News / USA

Wet Weather Pounds Eastern US, Evacuations Ordered

The area's major north-south highway, Route 29, is flooded, Trenton, N.J., as the Delaware River continues to rise, September 8, 2011.
The area's major north-south highway, Route 29, is flooded, Trenton, N.J., as the Delaware River continues to rise, September 8, 2011.

The remnants of Tropical Storm Lee are drenching parts of the northeastern United States, prompting calls in at least one area for a massive evacuation.

Officials in the eastern state of Pennsylvania Thursday ordered 100,000 people to leave their homes and communities near the Susquehanna River before nightfall.

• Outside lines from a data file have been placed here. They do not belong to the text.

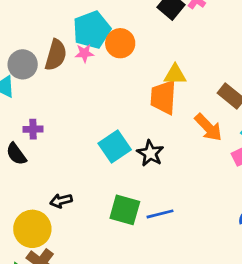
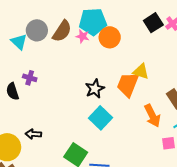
cyan square: (115, 146) -> (101, 118), moved, turned -30
black star: (150, 153) -> (95, 89), moved

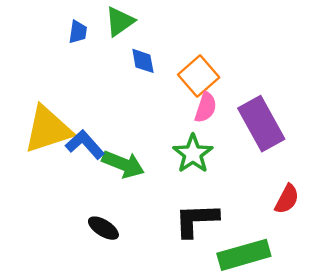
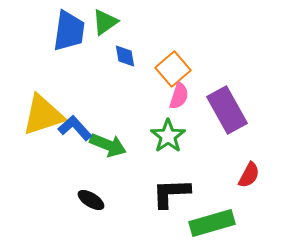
blue trapezoid: (78, 32) -> (69, 31), size x2.0

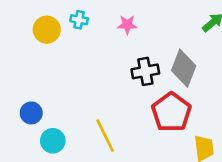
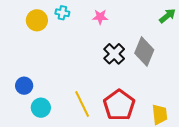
black cross: (145, 71) -> (114, 54), turned -35
red pentagon: (171, 112) -> (119, 105), moved

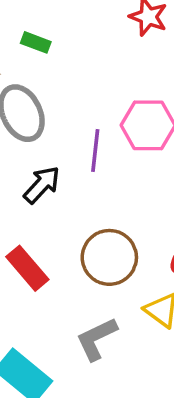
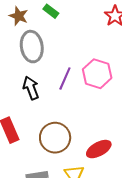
black arrow: (42, 185) -> (31, 88), turned -80

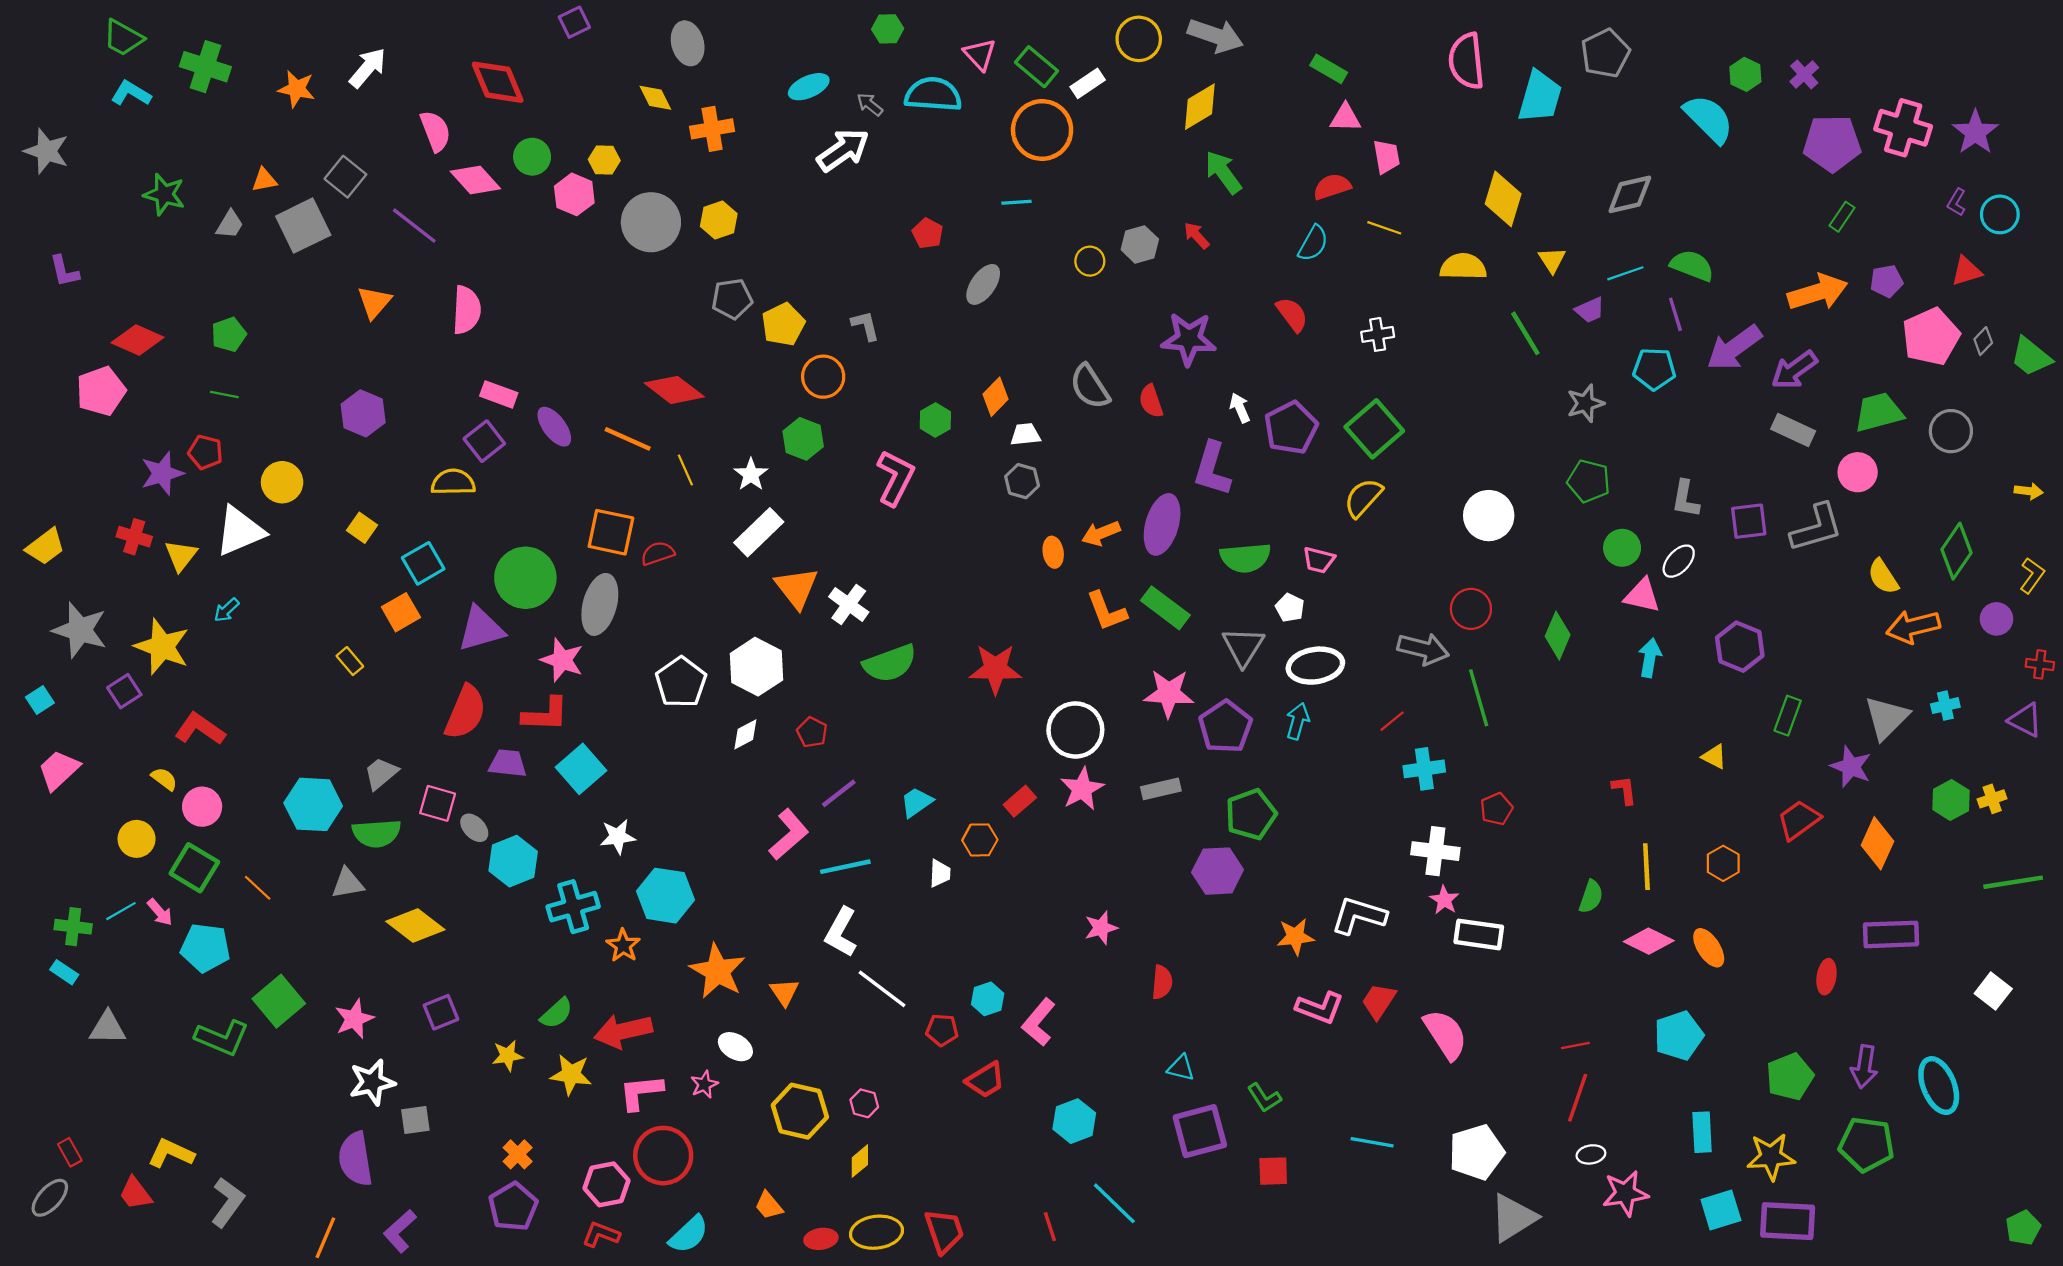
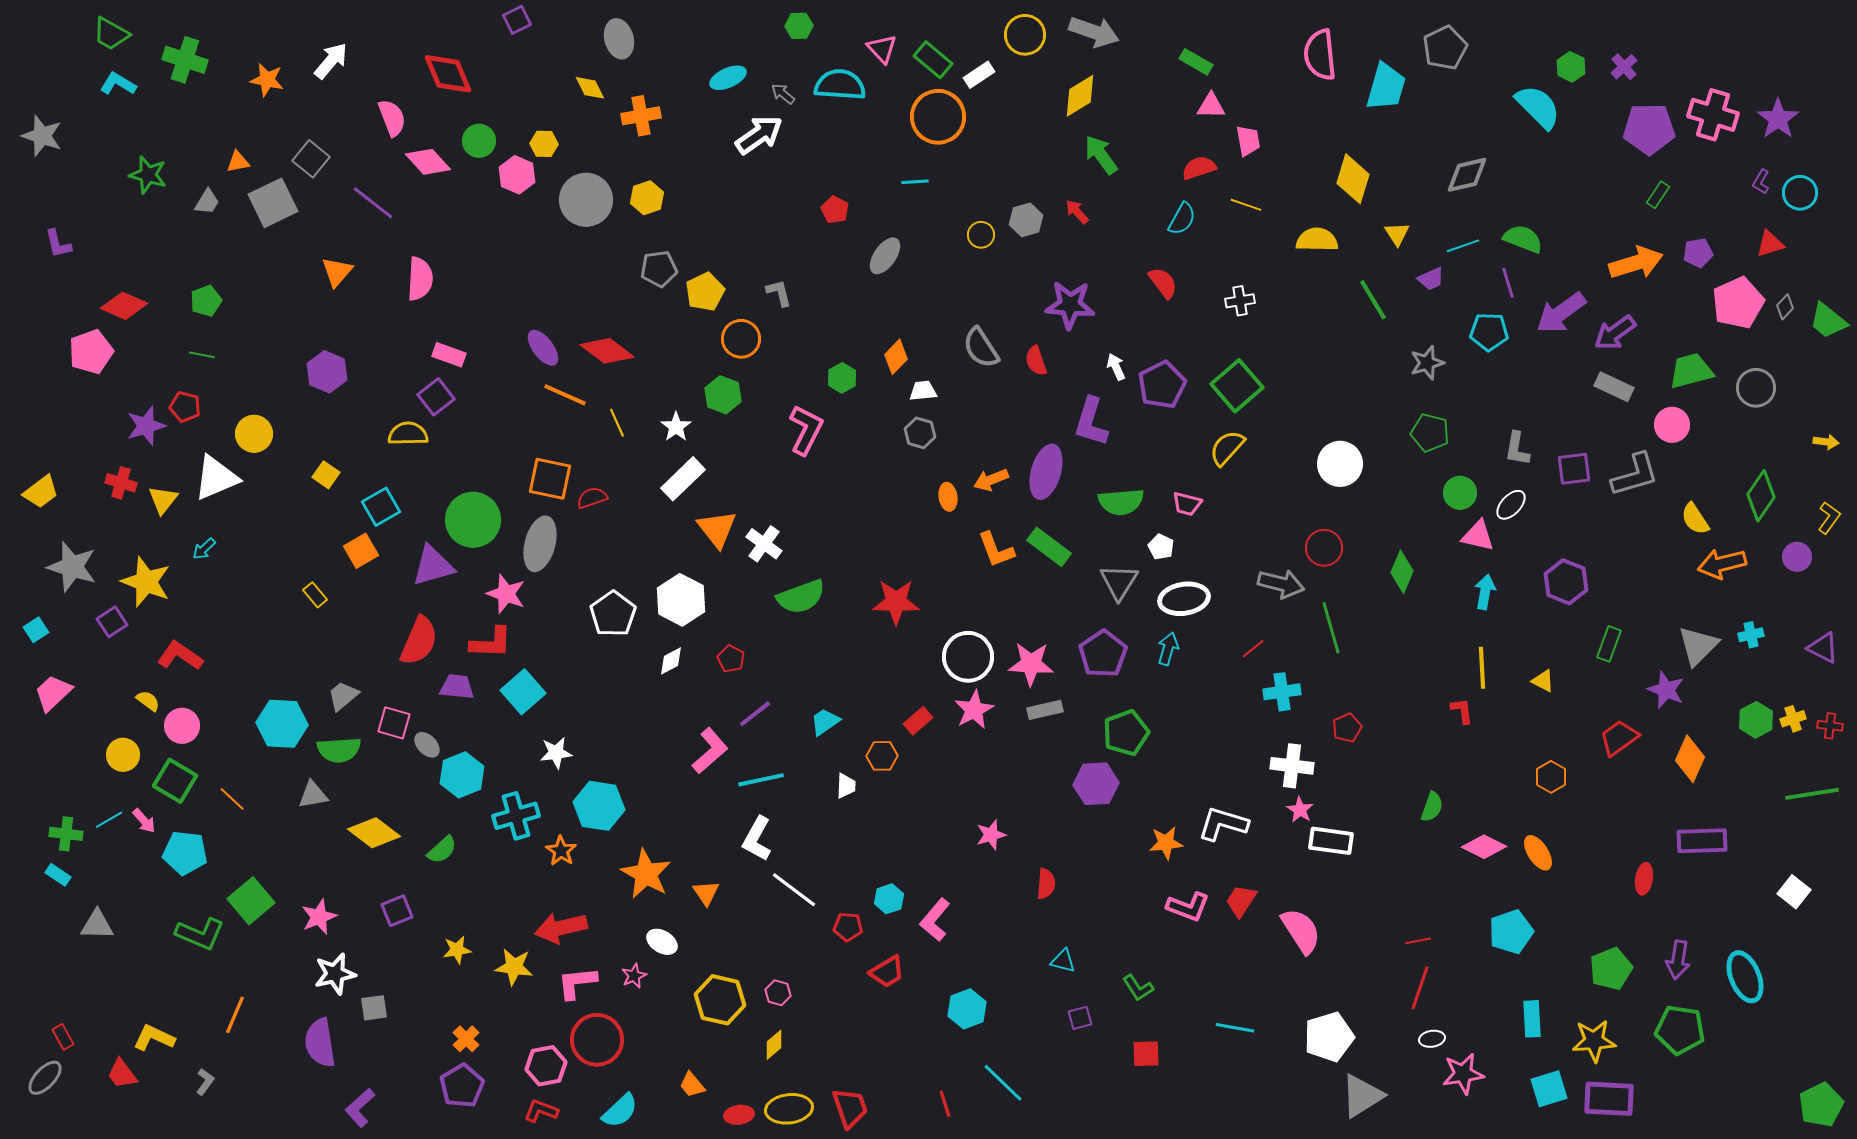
purple ellipse: (554, 427) -> (543, 348), moved
red cross: (2040, 664) -> (1830, 726), moved
pink star: (1169, 693) -> (1031, 664), moved
yellow line: (1646, 867) -> (1482, 668), moved
green semicircle: (557, 1013) -> (442, 850), moved
purple square: (1200, 1131) -> (1080, 1018), size x0.5
gray L-shape: (228, 1202) -> (205, 1082), size x0.6
green pentagon: (2023, 1228) -> (1821, 1105), size x1.4
orange line: (325, 1238) -> (235, 1015), moved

Rains have caused the river to swell and officials say it will likely crest at about 12.5 meters, about the same height as the levees designed to prevent communities along the river from flooding.

Many of the areas being evacuated are the same ones that were inundated by flood water from one of the worst storms in memory - Tropical Storm Agnes in 1972.

The mayor of the city of Wilkes-Barre has told residents they should be prepared to be away from their homes for 72 hours, and to take enough clothing, food and medicine with them.

Earlier Thursday, the National Hurricane Center said Hurricane Katia was moving north between Bermuda and the east coast of the U.S. with maximum sustained winds of 128 kilometers an hour. Forecasters said the Category One storm would weaken as it moves up the Atlantic.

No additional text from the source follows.